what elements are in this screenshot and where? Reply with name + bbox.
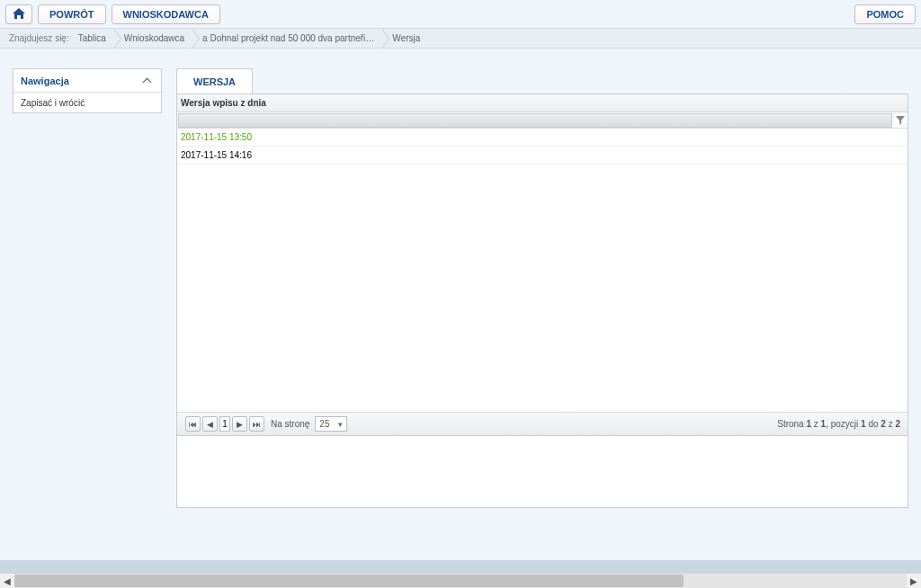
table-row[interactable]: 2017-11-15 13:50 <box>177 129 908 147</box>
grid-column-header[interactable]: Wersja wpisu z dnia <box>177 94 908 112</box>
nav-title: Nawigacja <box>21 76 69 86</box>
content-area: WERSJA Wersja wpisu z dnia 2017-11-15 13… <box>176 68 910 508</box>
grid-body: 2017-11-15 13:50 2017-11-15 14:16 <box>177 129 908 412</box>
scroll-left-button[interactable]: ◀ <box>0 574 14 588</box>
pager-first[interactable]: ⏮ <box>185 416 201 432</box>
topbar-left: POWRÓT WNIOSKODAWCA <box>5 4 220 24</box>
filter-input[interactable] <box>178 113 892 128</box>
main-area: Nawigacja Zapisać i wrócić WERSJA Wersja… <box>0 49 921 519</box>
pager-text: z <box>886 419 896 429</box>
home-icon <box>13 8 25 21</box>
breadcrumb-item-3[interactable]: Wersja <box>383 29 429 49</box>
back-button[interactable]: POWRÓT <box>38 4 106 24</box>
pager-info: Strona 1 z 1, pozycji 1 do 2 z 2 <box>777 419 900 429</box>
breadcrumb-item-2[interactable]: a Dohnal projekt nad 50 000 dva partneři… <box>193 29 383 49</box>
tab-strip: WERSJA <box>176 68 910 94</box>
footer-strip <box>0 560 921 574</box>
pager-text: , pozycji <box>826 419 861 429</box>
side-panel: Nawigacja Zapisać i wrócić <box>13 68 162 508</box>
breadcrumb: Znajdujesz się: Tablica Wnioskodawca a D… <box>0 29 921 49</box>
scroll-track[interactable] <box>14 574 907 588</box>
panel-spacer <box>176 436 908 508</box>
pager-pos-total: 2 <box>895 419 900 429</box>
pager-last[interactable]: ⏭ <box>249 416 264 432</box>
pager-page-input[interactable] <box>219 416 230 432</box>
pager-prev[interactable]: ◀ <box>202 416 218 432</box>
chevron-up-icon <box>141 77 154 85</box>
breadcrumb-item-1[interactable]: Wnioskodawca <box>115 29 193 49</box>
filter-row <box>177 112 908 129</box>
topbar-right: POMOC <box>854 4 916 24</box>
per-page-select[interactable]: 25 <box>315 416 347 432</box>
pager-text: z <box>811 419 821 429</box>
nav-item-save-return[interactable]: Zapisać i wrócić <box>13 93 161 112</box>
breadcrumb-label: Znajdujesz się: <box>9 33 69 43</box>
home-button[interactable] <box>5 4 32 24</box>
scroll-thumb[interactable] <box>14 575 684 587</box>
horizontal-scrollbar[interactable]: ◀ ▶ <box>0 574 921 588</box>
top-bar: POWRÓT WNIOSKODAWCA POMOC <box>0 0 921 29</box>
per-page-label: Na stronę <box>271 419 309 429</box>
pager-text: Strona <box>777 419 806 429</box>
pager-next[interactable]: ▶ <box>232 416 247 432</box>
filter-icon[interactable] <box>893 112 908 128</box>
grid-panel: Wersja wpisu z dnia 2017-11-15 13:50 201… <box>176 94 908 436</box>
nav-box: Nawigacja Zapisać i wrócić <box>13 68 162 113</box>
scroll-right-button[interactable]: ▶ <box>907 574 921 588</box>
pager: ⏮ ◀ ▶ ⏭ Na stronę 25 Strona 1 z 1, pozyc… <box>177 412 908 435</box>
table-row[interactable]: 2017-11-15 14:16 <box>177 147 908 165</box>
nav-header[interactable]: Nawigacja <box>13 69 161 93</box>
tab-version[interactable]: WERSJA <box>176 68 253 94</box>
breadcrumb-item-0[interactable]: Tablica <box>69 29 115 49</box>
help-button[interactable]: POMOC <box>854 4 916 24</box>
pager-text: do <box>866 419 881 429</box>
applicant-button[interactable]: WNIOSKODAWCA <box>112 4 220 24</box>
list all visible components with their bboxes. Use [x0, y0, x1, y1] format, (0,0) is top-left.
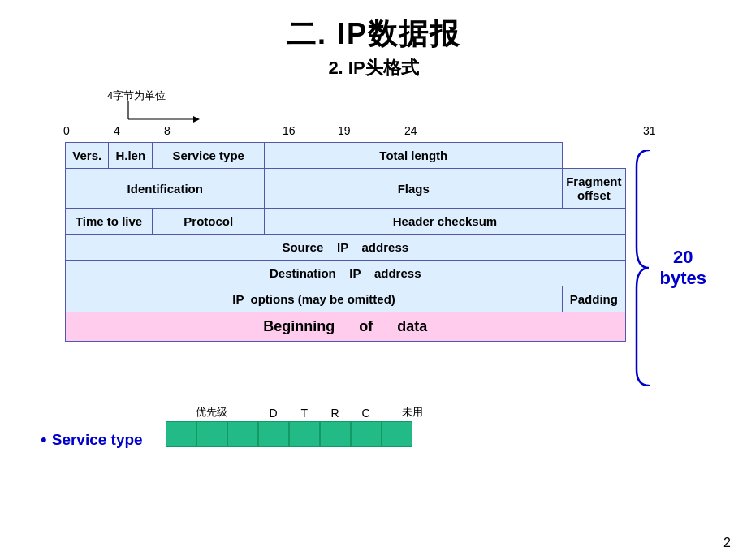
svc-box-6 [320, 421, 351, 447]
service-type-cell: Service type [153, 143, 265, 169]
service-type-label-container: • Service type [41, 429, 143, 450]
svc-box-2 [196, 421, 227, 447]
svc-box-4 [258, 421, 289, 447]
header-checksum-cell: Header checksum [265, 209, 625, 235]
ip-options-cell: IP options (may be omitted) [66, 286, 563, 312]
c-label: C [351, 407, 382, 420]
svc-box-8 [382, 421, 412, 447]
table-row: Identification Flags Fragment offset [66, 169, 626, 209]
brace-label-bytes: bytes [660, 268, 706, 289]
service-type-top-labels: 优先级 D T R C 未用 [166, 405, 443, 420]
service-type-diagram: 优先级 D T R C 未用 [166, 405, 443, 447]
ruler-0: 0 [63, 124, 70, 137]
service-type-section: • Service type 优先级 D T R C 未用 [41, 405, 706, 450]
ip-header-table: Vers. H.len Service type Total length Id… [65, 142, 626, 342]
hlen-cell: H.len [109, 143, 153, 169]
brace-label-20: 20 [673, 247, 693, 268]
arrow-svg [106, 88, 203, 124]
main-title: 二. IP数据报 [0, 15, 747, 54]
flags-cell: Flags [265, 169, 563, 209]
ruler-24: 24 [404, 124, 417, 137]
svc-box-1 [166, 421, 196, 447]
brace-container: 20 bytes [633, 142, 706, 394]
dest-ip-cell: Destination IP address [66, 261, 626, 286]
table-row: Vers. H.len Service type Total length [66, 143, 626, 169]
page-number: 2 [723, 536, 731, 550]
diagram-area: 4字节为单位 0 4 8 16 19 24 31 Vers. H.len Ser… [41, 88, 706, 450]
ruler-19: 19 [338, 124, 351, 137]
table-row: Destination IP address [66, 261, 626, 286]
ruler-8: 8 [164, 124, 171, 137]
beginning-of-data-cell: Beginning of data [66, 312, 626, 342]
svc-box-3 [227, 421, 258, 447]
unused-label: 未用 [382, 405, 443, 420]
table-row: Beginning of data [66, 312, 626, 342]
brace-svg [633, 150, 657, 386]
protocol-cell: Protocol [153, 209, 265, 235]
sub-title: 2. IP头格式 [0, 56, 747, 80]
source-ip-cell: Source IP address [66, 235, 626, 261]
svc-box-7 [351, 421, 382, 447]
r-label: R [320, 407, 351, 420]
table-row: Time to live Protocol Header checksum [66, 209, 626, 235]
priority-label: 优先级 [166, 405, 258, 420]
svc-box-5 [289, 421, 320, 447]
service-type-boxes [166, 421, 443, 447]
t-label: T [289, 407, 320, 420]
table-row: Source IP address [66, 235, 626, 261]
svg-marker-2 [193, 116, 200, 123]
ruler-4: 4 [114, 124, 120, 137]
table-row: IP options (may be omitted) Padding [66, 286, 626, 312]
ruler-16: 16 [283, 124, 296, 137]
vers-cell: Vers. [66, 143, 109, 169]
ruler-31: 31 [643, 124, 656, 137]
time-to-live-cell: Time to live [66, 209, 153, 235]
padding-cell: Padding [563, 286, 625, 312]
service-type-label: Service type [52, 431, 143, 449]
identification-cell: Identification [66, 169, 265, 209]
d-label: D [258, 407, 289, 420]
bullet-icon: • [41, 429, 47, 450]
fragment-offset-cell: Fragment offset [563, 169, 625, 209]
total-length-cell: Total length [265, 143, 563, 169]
━━━━━━━━━━━━━━━━━━━━━━━━━━━━━━
-- THE TASK --
The records above must be output exactly, except for their pictures.

-- SOLUTION TO THE EXERCISE --
what elements are in this screenshot and where? Reply with name + bbox.
table-row[interactable]: 2017-11-15 13:50 <box>177 129 908 147</box>
grid-column-header[interactable]: Wersja wpisu z dnia <box>177 94 908 112</box>
nav-title: Nawigacja <box>21 76 69 86</box>
content-area: WERSJA Wersja wpisu z dnia 2017-11-15 13… <box>176 68 910 508</box>
grid-body: 2017-11-15 13:50 2017-11-15 14:16 <box>177 129 908 412</box>
scroll-left-button[interactable]: ◀ <box>0 574 14 588</box>
pager-first[interactable]: ⏮ <box>185 416 201 432</box>
topbar-left: POWRÓT WNIOSKODAWCA <box>5 4 220 24</box>
filter-input[interactable] <box>178 113 892 128</box>
main-area: Nawigacja Zapisać i wrócić WERSJA Wersja… <box>0 49 921 519</box>
pager-text: z <box>886 419 896 429</box>
home-icon <box>13 8 25 21</box>
breadcrumb-item-3[interactable]: Wersja <box>383 29 429 49</box>
back-button[interactable]: POWRÓT <box>38 4 106 24</box>
pager-info: Strona 1 z 1, pozycji 1 do 2 z 2 <box>777 419 900 429</box>
breadcrumb-item-2[interactable]: a Dohnal projekt nad 50 000 dva partneři… <box>193 29 383 49</box>
tab-strip: WERSJA <box>176 68 910 94</box>
footer-strip <box>0 560 921 574</box>
pager-text: , pozycji <box>826 419 861 429</box>
side-panel: Nawigacja Zapisać i wrócić <box>13 68 162 508</box>
breadcrumb: Znajdujesz się: Tablica Wnioskodawca a D… <box>0 29 921 49</box>
scroll-track[interactable] <box>14 574 907 588</box>
panel-spacer <box>176 436 908 508</box>
pager-pos-total: 2 <box>895 419 900 429</box>
pager-last[interactable]: ⏭ <box>249 416 264 432</box>
pager-page-input[interactable] <box>219 416 230 432</box>
pager-prev[interactable]: ◀ <box>202 416 218 432</box>
chevron-up-icon <box>141 77 154 85</box>
breadcrumb-item-1[interactable]: Wnioskodawca <box>115 29 193 49</box>
filter-row <box>177 112 908 129</box>
topbar-right: POMOC <box>854 4 916 24</box>
per-page-select[interactable]: 25 <box>315 416 347 432</box>
pager-text: z <box>811 419 821 429</box>
nav-item-save-return[interactable]: Zapisać i wrócić <box>13 93 161 112</box>
breadcrumb-label: Znajdujesz się: <box>9 33 69 43</box>
home-button[interactable] <box>5 4 32 24</box>
scroll-thumb[interactable] <box>14 575 684 587</box>
horizontal-scrollbar[interactable]: ◀ ▶ <box>0 574 921 588</box>
top-bar: POWRÓT WNIOSKODAWCA POMOC <box>0 0 921 29</box>
per-page-label: Na stronę <box>271 419 309 429</box>
pager-text: Strona <box>777 419 806 429</box>
pager-next[interactable]: ▶ <box>232 416 247 432</box>
filter-icon[interactable] <box>893 112 908 128</box>
grid-panel: Wersja wpisu z dnia 2017-11-15 13:50 201… <box>176 94 908 436</box>
nav-box: Nawigacja Zapisać i wrócić <box>13 68 162 113</box>
scroll-right-button[interactable]: ▶ <box>907 574 921 588</box>
pager: ⏮ ◀ ▶ ⏭ Na stronę 25 Strona 1 z 1, pozyc… <box>177 412 908 435</box>
table-row[interactable]: 2017-11-15 14:16 <box>177 147 908 165</box>
nav-header[interactable]: Nawigacja <box>13 69 161 93</box>
tab-version[interactable]: WERSJA <box>176 68 253 94</box>
breadcrumb-item-0[interactable]: Tablica <box>69 29 115 49</box>
help-button[interactable]: POMOC <box>854 4 916 24</box>
pager-text: do <box>866 419 881 429</box>
applicant-button[interactable]: WNIOSKODAWCA <box>112 4 220 24</box>
list all visible components with their bboxes. Use [x0, y0, x1, y1] format, (0,0) is top-left.
svc-box-6 [320, 421, 351, 447]
service-type-cell: Service type [153, 143, 265, 169]
service-type-label-container: • Service type [41, 429, 143, 450]
svc-box-2 [196, 421, 227, 447]
svc-box-4 [258, 421, 289, 447]
header-checksum-cell: Header checksum [265, 209, 625, 235]
ip-options-cell: IP options (may be omitted) [66, 286, 563, 312]
c-label: C [351, 407, 382, 420]
svc-box-8 [382, 421, 412, 447]
table-row: Identification Flags Fragment offset [66, 169, 626, 209]
brace-label-bytes: bytes [660, 268, 706, 289]
service-type-top-labels: 优先级 D T R C 未用 [166, 405, 443, 420]
service-type-diagram: 优先级 D T R C 未用 [166, 405, 443, 447]
ruler-0: 0 [63, 124, 70, 137]
service-type-section: • Service type 优先级 D T R C 未用 [41, 405, 706, 450]
ip-header-table: Vers. H.len Service type Total length Id… [65, 142, 626, 342]
hlen-cell: H.len [109, 143, 153, 169]
brace-label-20: 20 [673, 247, 693, 268]
arrow-svg [106, 88, 203, 124]
main-title: 二. IP数据报 [0, 15, 747, 54]
flags-cell: Flags [265, 169, 563, 209]
ruler-24: 24 [404, 124, 417, 137]
svc-box-1 [166, 421, 196, 447]
brace-container: 20 bytes [633, 142, 706, 394]
dest-ip-cell: Destination IP address [66, 261, 626, 286]
table-row: Vers. H.len Service type Total length [66, 143, 626, 169]
page-number: 2 [723, 536, 731, 550]
diagram-area: 4字节为单位 0 4 8 16 19 24 31 Vers. H.len Ser… [41, 88, 706, 450]
ruler-19: 19 [338, 124, 351, 137]
table-row: Destination IP address [66, 261, 626, 286]
ruler-8: 8 [164, 124, 171, 137]
beginning-of-data-cell: Beginning of data [66, 312, 626, 342]
svc-box-3 [227, 421, 258, 447]
unused-label: 未用 [382, 405, 443, 420]
table-row: Beginning of data [66, 312, 626, 342]
brace-svg [633, 150, 657, 386]
protocol-cell: Protocol [153, 209, 265, 235]
sub-title: 2. IP头格式 [0, 56, 747, 80]
source-ip-cell: Source IP address [66, 235, 626, 261]
svc-box-7 [351, 421, 382, 447]
r-label: R [320, 407, 351, 420]
table-row: Time to live Protocol Header checksum [66, 209, 626, 235]
priority-label: 优先级 [166, 405, 258, 420]
svc-box-5 [289, 421, 320, 447]
service-type-boxes [166, 421, 443, 447]
t-label: T [289, 407, 320, 420]
table-row: Source IP address [66, 235, 626, 261]
svg-marker-2 [193, 116, 200, 123]
ruler-4: 4 [114, 124, 120, 137]
table-row: IP options (may be omitted) Padding [66, 286, 626, 312]
ruler-16: 16 [283, 124, 296, 137]
vers-cell: Vers. [66, 143, 109, 169]
ruler-31: 31 [643, 124, 656, 137]
time-to-live-cell: Time to live [66, 209, 153, 235]
padding-cell: Padding [563, 286, 625, 312]
service-type-label: Service type [52, 431, 143, 449]
identification-cell: Identification [66, 169, 265, 209]
d-label: D [258, 407, 289, 420]
bullet-icon: • [41, 429, 47, 450]
fragment-offset-cell: Fragment offset [563, 169, 625, 209]
total-length-cell: Total length [265, 143, 563, 169]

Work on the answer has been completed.